DIRECTIONS.
Before printing, remove every picture; then print the lines below exactly, from the first line through the line containing "Inzage, rectificatie en wissing".

+++ DATA +++

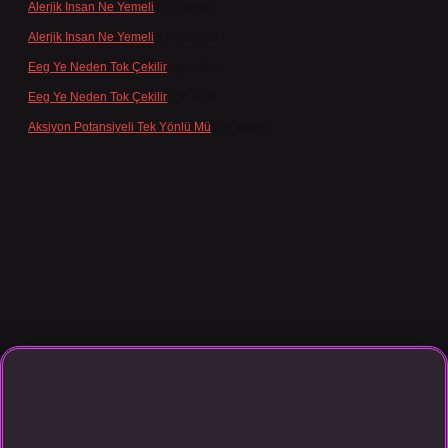
Alerjik Insan Ne Yemeli
için
admin
Alerjik Insan Ne Yemeli
için
Şengül
Eeg Ye Neden Tok Çekilir
için
admin
Eeg Ye Neden Tok Çekilir
için
Pala
Aksiyon Potansiyeli Tek Yönlü Mü
için
admin
o giriş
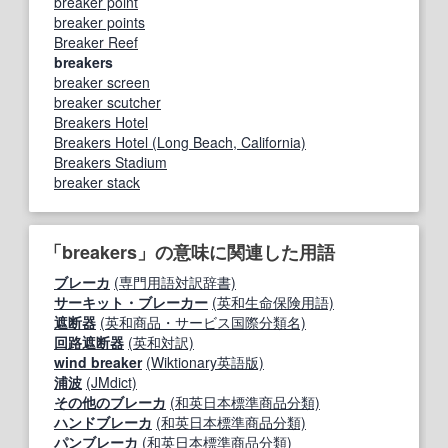
breaker point
breaker points
Breaker Reef
breakers
breaker screen
breaker scutcher
Breakers Hotel
Breakers Hotel (Long Beach, California)
Breakers Stadium
breaker stack
「breakers」の意味に関連した用語
ブレーカ
(専門用語対訳辞書)
サーキット・ブレーカー
(英和生命保険用語)
遮断器
(英和商品・サービス国際分類名)
回路遮断器
(英和対訳)
wind breaker
(Wiktionary英語版)
浦波
(JMdict)
その他のブレーカ
(和英日本標準商品分類)
ハンドブレーカ
(和英日本標準商品分類)
パンブレーカ
(和英日本標準商品分類)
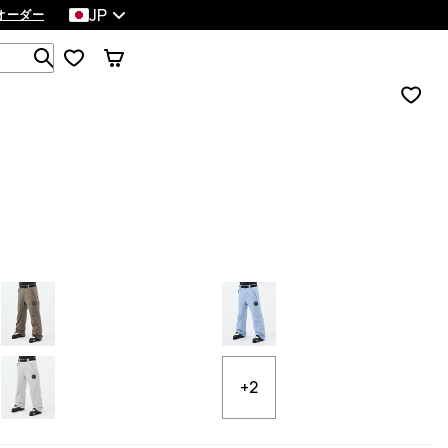
JP
オーダー
1 000以上の商品を検索
+2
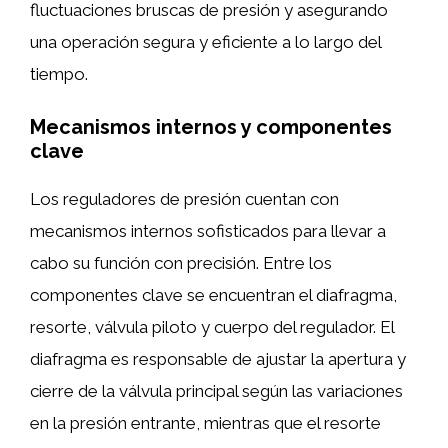
fluctuaciones bruscas de presión y asegurando
una operación segura y eficiente a lo largo del
tiempo.
Mecanismos internos y componentes
clave
Los reguladores de presión cuentan con
mecanismos internos sofisticados para llevar a
cabo su función con precisión. Entre los
componentes clave se encuentran el diafragma,
resorte, válvula piloto y cuerpo del regulador. El
diafragma es responsable de ajustar la apertura y
cierre de la válvula principal según las variaciones
en la presión entrante, mientras que el resorte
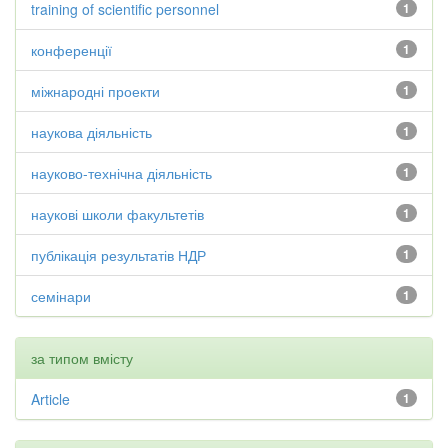
training of scientific personnel
1
конференції
1
міжнародні проекти
1
наукова діяльність
1
науково-технічна діяльність
1
наукові школи факультетів
1
публікація результатів НДР
1
семінари
1
за типом вмісту
Article
1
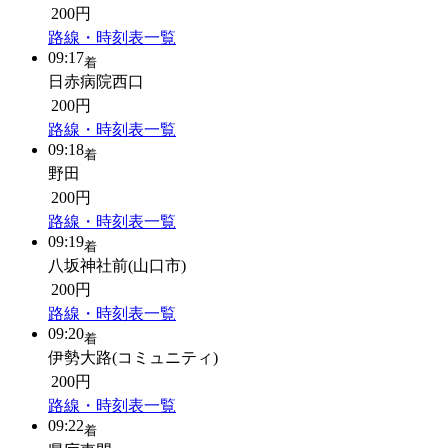
200円
路線・時刻表一覧
09:17
着
日赤病院西口
200円
路線・時刻表一覧
09:18
着
野田
200円
路線・時刻表一覧
09:19
着
八坂神社前(山口市)
200円
路線・時刻表一覧
09:20
着
伊勢大路(コミュニティ)
200円
路線・時刻表一覧
09:22
着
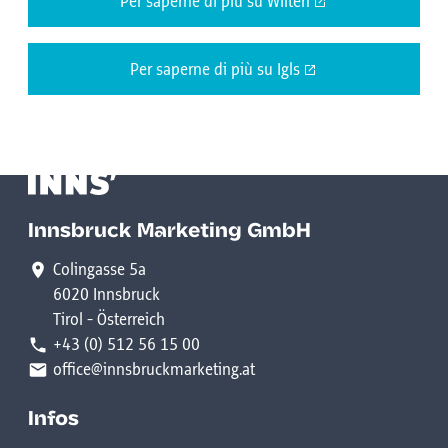
Per saperne di più su Wilten
Per saperne di più su Igls
Innsbruck Marketing GmbH
Colingasse 5a
6020 Innsbruck
Tirol - Österreich
+43 (0) 512 56 15 00
office@innsbruckmarketing.at
Infos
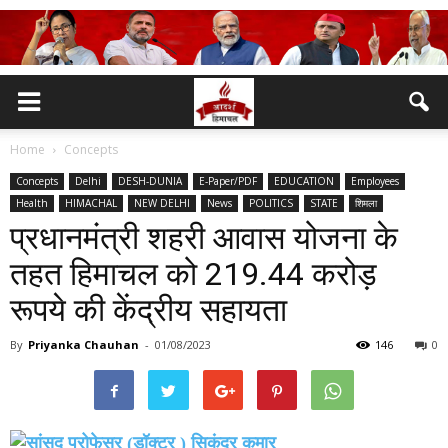
Home
Concepts
Concepts
Delhi
DESH-DUNIA
E-Paper/PDF
EDUCATION
Employees
Health
HIMACHAL
NEW DELHI
News
POLITICS
STATE
शिमला
प्रधानमंत्री शहरी आवास योजना के
तहत हिमाचल को 219.44 करोड़
रूपये की केंद्रीय सहायता
By
Priyanka Chauhan
-
01/08/2023
146
0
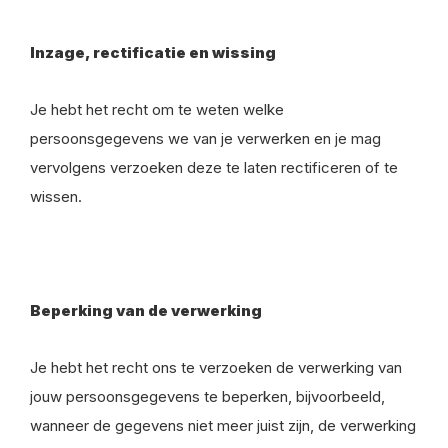
Inzage, rectificatie en wissing
Je hebt het recht om te weten welke
persoonsgegevens we van je verwerken en je mag
vervolgens verzoeken deze te laten rectificeren of te
wissen.
Beperking van de verwerking
Je hebt het recht ons te verzoeken de verwerking van
jouw persoonsgegevens te beperken, bijvoorbeeld,
wanneer de gegevens niet meer juist zijn, de verwerking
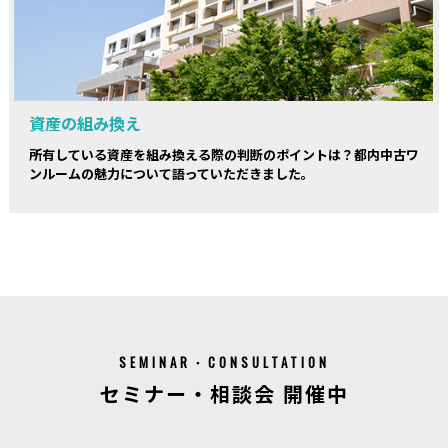
資産の組み換え
所有している資産を組み換える際の判断のポイントは？都内中古ワ
ンルームの魅力について語っていただきました。
SEMINAR・CONSULTATION
セミナー・相談会 開催中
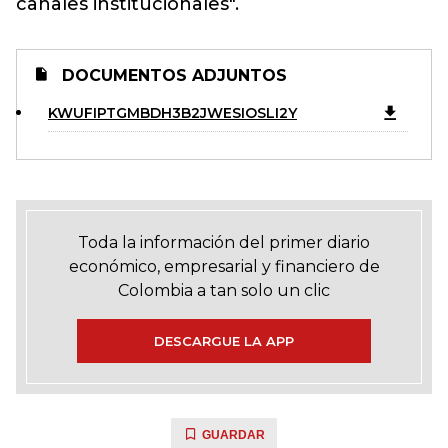
canales institucionales".
DOCUMENTOS ADJUNTOS
KWUFIPTGMBDH3B2JWESIOSLI2Y
Toda la información del primer diario
económico, empresarial y financiero de
Colombia a tan solo un clic
DESCARGUE LA APP
GUARDAR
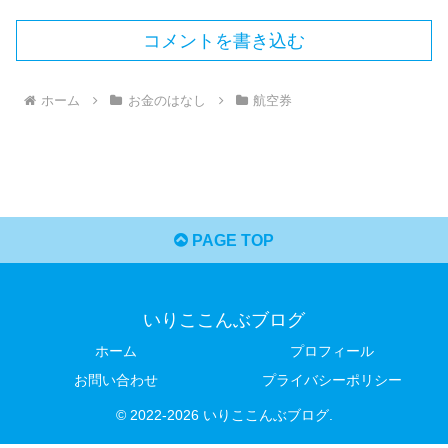
コメントを書き込む
ホーム
お金のはなし
航空券
PAGE TOP
いりここんぶブログ
ホーム
プロフィール
お問い合わせ
プライバシーポリシー
© 2022-2026 いりここんぶブログ.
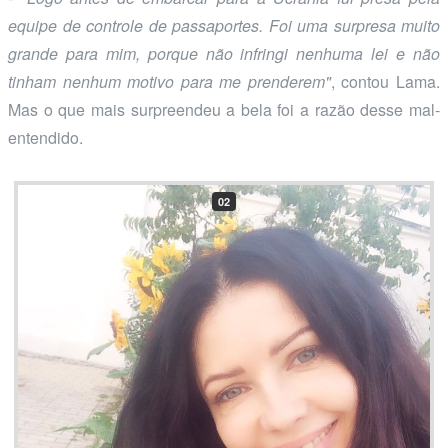
equipe de controle de passaportes. Foi uma surpresa muito
grande para mim, porque não infringi nenhuma lei e não
tinham nenhum motivo para me prenderem"
, contou Lama.
Mas o que mais surpreendeu a bela foi a razão desse mal-
entendido.
02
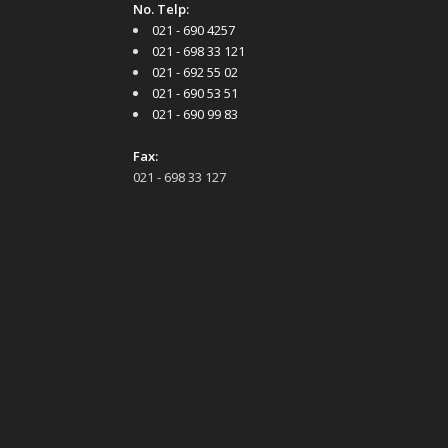
No. Telp:
021 - 690 4257
021 - 698 33 121
021 - 692 55 02
021 - 690 53 51
021 - 690 99 83
Fax:
021 - 698 33 127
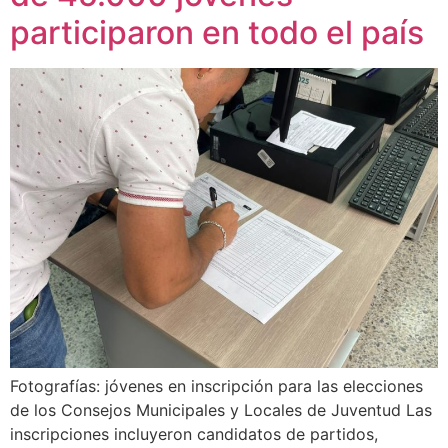
participaron en todo el país
Fotografías: jóvenes en inscripción para las elecciones
de los Consejos Municipales y Locales de Juventud Las
inscripciones incluyeron candidatos de partidos,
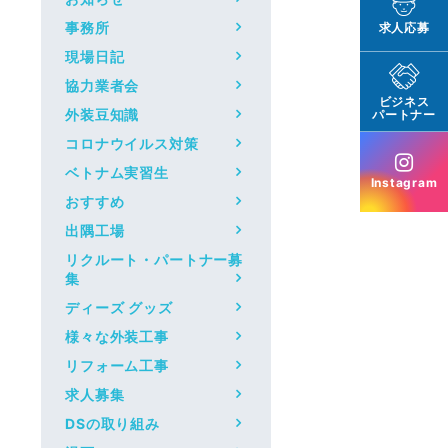
事務所
求人応募
現場日記
協力業者会
ビジネス
外装豆知識
パートナー
コロナウイルス対策
ベトナム実習生
Instagram
おすすめ
出隅工場
リクルート・パートナー募
集
ディーズ グッズ
様々な外装工事
リフォーム工事
求人募集
DSの取り組み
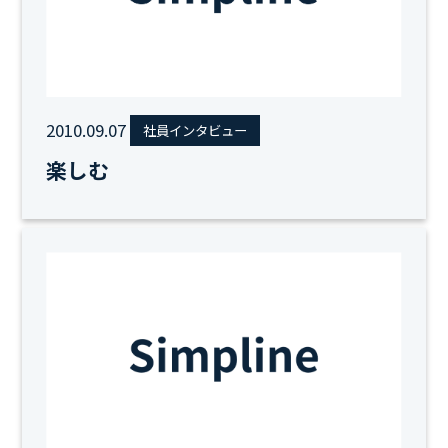
2010.09.07
社員インタビュー
楽しむ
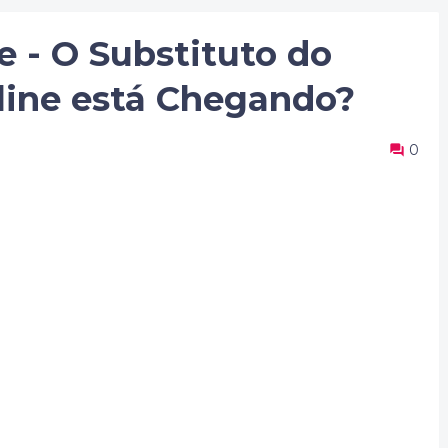
 - O Substituto do
ine está Chegando?
0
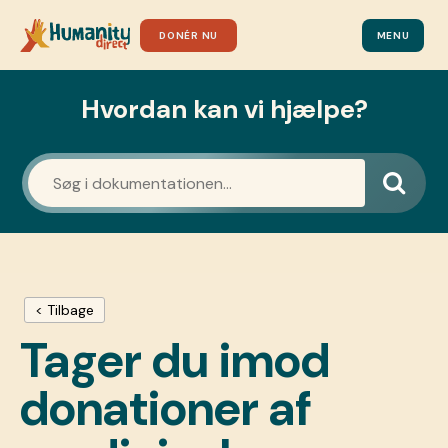
DONÉR NU
MENU
Hvordan kan vi hjælpe?
< Tilbage
Tager du imod
donationer af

+++

REPLY TO THE TASK.
Alerjik Insan Ne Yemeli
için
admin
Alerjik Insan Ne Yemeli
için
Şengül
Eeg Ye Neden Tok Çekilir
için
admin
Eeg Ye Neden Tok Çekilir
için
Pala
Aksiyon Potansiyeli Tek Yönlü Mü
için
admin
o giriş
breaker point
breaker points
Breaker Reef
breakers
breaker screen
breaker scutcher
Breakers Hotel
Breakers Hotel (Long Beach, California)
Breakers Stadium
breaker stack
「breakers」の意味に関連した用語
ブレーカ
(専門用語対訳辞書)
サーキット・ブレーカー
(英和生命保険用語)
遮断器
(英和商品・サービス国際分類名)
回路遮断器
(英和対訳)
wind breaker
(Wiktionary英語版)
浦波
(JMdict)
その他のブレーカ
(和英日本標準商品分類)
ハンドブレーカ
(和英日本標準商品分類)
パンブレーカ
(和英日本標準商品分類)
JP
オーダー
1 000以上の商品を検索
+2
fluctuaciones bruscas de presión y asegurando
una operación segura y eficiente a lo largo del
tiempo.
Mecanismos internos y componentes
clave
Los reguladores de presión cuentan con
mecanismos internos sofisticados para llevar a
cabo su función con precisión. Entre los
componentes clave se encuentran el diafragma,
resorte, válvula piloto y cuerpo del regulador. El
diafragma es responsable de ajustar la apertura y
cierre de la válvula principal según las variaciones
en la presión entrante, mientras que el resorte
training of scientific personnel
1
конференції
1
міжнародні проекти
1
наукова діяльність
1
науково-технічна діяльність
1
наукові школи факультетів
1
публікація результатів НДР
1
семінари
1
за типом вмісту
Article
1
200円
路線・時刻表一覧
09:17
着
日赤病院西口
200円
路線・時刻表一覧
09:18
着
野田
200円
路線・時刻表一覧
09:19
着
八坂神社前(山口市)
200円
路線・時刻表一覧
09:20
着
伊勢大路(コミュニティ)
200円
路線・時刻表一覧
09:22
着
Per saperne di più su Wilten
Per saperne di più su Igls
Innsbruck Marketing GmbH
Colingasse 5a
6020 Innsbruck
Tirol - Österreich
+43 (0) 512 56 15 00
office@innsbruckmarketing.at
Infos
Home
Concepts
Concepts
Delhi
DESH-DUNIA
E-Paper/PDF
EDUCATION
Employees
Health
HIMACHAL
NEW DELHI
News
POLITICS
STATE
शिमला
प्रधानमंत्री शहरी आवास योजना के
तहत हिमाचल को 219.44 करोड़
रूपये की केंद्रीय सहायता
By
Priyanka Chauhan
-
01/08/2023
146
0
Inzage, rectificatie en wissing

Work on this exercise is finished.